PROJECT SUMMARY
Liquid biopsy is a non-invasive technique that can be used to help diagnose and monitor cancer. It is based on
the principle that tumor cells release small pieces of DNA and RNA into circulation. In several human cancers,
FDA-approved liquid biopsy tests are designed to look for common disease-associated mutations. These liquid
biopsy tests are most successful in tumors with a well-defined mutation landscape, such as lung and breast
cancer. However, looking for common mutations is less successful in structurally complex tumors with a lower
incidence of mutations, as is the case with many sarcomas, such as osteosarcoma (OS) and Ewing’s sarcoma.
Recent data indicate that mutation-independent liquid biopsy techniques, including assessment of circulating
DNA fragment size patterns and methylation status, can increase sensitivity of the assay and identify the tissue
of origin and histologic subtype of human cancers. Additionally, evidence now suggests that unique gene
expression and methylation signatures measured by liquid biopsy have the potential to act as a surrogate for
response to treatment and/or identify early emergence of treatment resistance. As such, there is potential for
using an advance liquid biopsy tool to inform patient-specific therapies more effectively, particularly in instances
where repeat imaging/tumor sampling is challenging. As such, the hypothesis underlying this proposal is that
gene expression and epigenetic metastatic signatures can be identified in RNA and DNA isolated from
plasma in canine OS and integrated using machine learning to improve the sensitivity of liquid biopsy.

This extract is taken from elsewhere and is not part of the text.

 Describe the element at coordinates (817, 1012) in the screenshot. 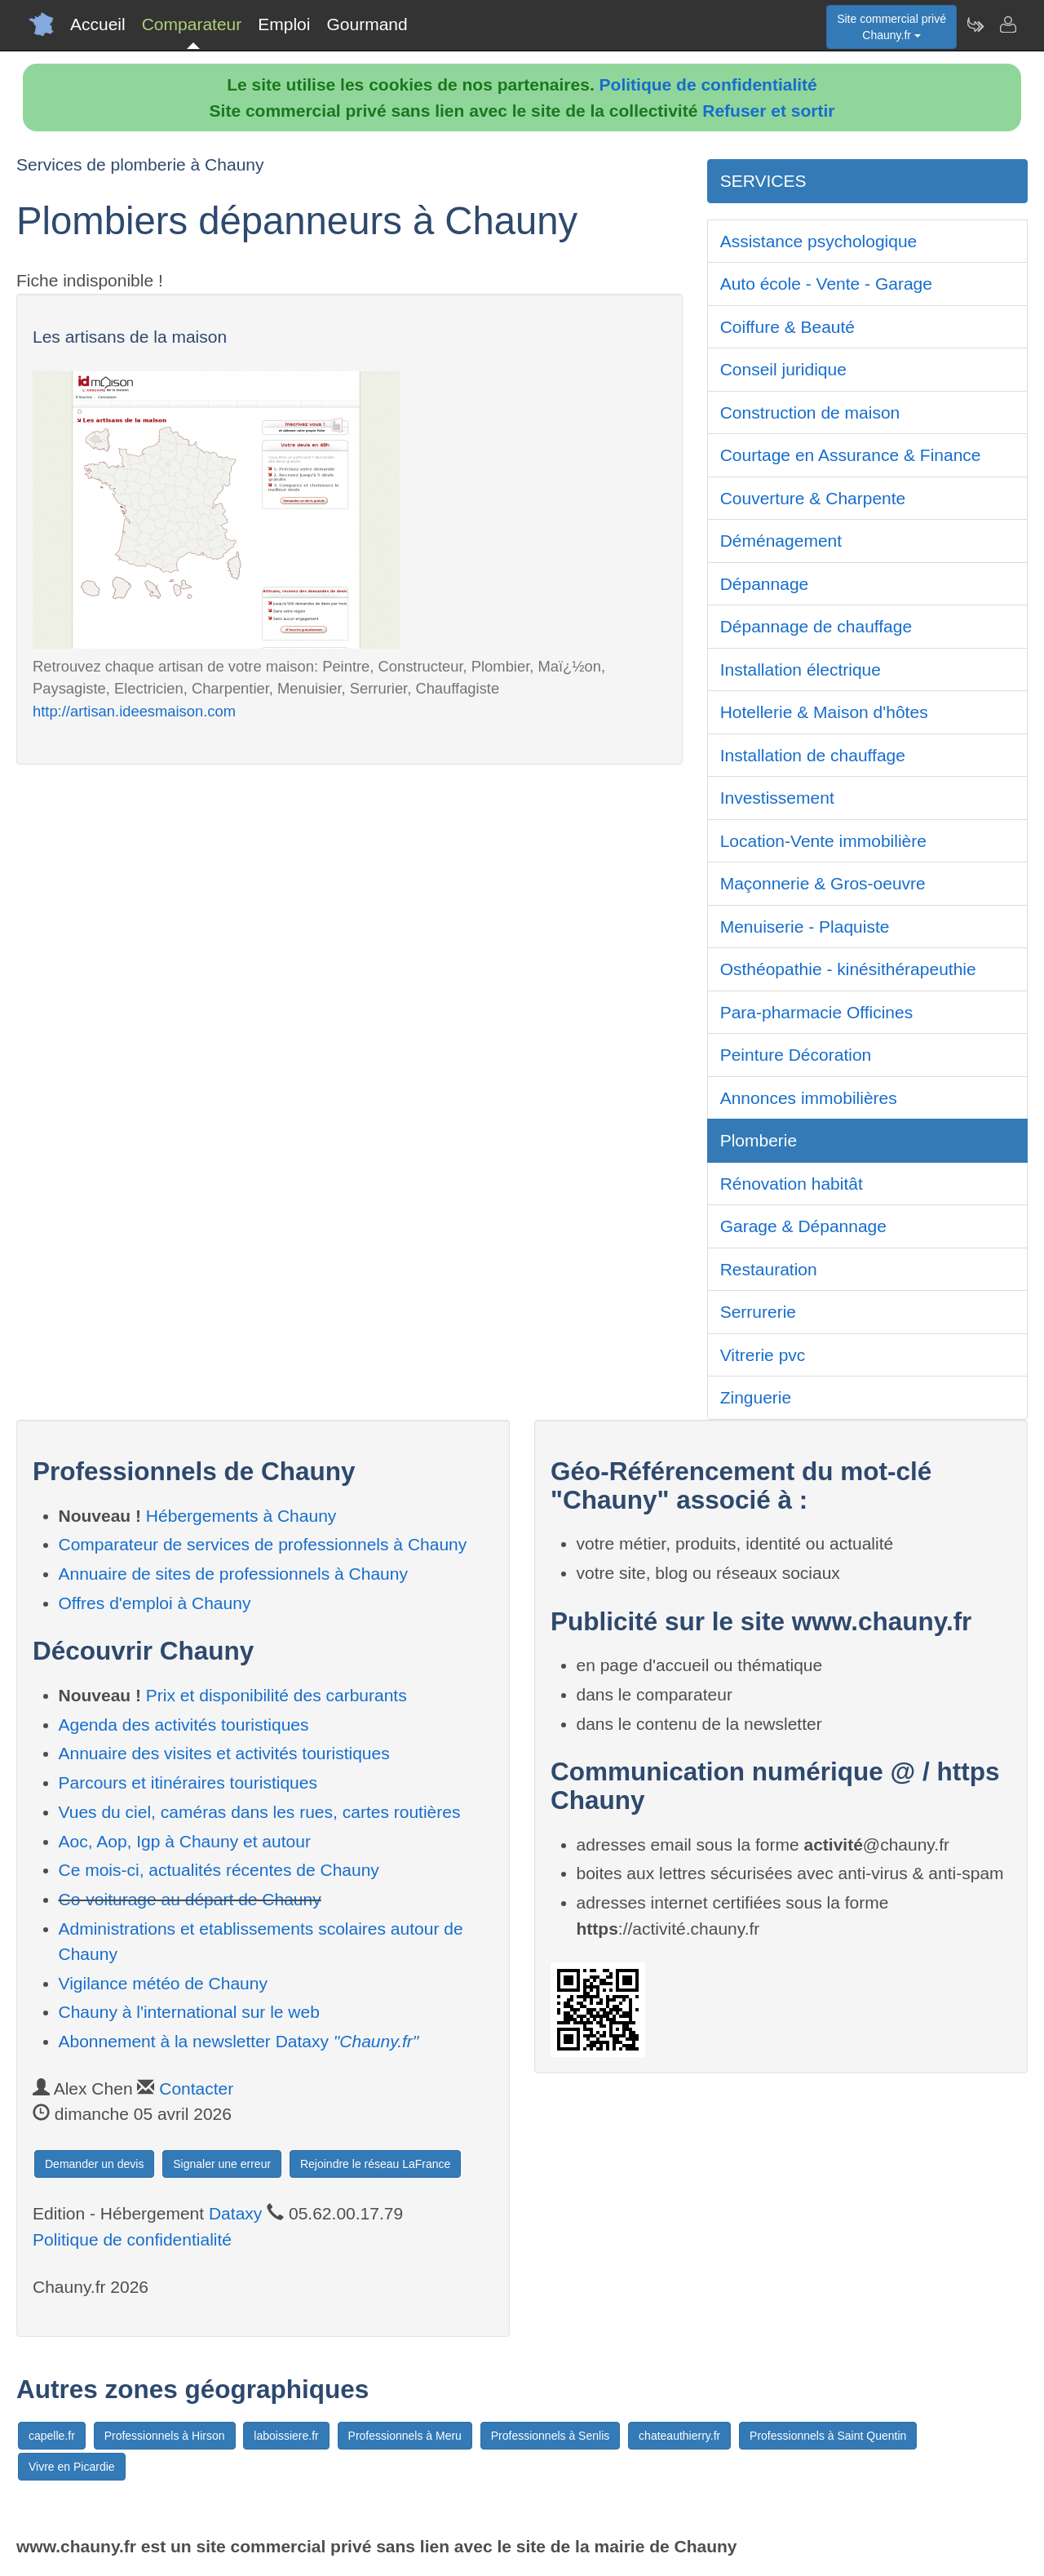 I see `Para-pharmacie Officines` at that location.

It is further predicted that this improved liquid biopsy platform will be capable of identifying treatment
specific signatures reflective of response or resistance to therapy. We will use canine OS, which has a
structurally chaotic tumor genome, as a large animal disease model of human sarcomas. Using patient-matched
plasma samples from dogs with OS taken at multiple timepoints throughout treatment, we will evaluate cell-free
DNA and RNA using a comprehensive mutation-independent liquid biopsy assay. This will incorporate evaluation
multiple parameters, including cell-free DNA fragment sizes, methylation, and gene expression alterations and
use machine learning to optimize parameter integration. The liquid biopsy tool will be further validated for
detection of early disease progression in OS patients. Lastly, we will begin to dissect how drug exposure alters
disease-specific signatures in circulation. Ultimately, the tools and techniques developed from this work will have
broad applicability to both canine and human sarcomas, facilitating enhanced accuracy for cancer detection and
clinical decision-making. Importantly, the work outlined in this proposal provides a unique opportunity for
expansion of genomic skill sets in the context of translational medicine, thereby further supporting my
development as a successful independent clinician scientist.